[Records contained in a dataset]

· · · · ·

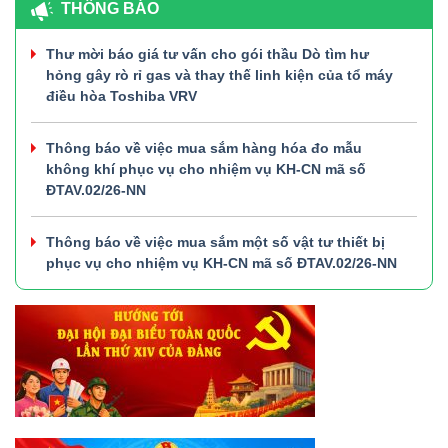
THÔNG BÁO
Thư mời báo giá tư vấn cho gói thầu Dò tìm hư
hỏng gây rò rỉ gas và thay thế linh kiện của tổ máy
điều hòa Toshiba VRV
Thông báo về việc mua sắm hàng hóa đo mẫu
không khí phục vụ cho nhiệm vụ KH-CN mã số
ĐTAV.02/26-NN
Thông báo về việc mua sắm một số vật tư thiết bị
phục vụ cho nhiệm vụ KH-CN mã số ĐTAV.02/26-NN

· · · · ·

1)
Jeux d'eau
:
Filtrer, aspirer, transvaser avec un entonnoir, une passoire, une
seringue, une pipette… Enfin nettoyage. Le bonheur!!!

· · · · ·

Work order | Retype the records above, but only those lines that fall between the line containing "Filtrer, aspirer, transvaser" and the line containing "seringue, une pipette…", with both of those lines included, exactly as written.

Task response |
Filtrer, aspirer, transvaser avec un entonnoir, une passoire, une
seringue, une pipette… Enfin nettoyage. Le bonheur!!!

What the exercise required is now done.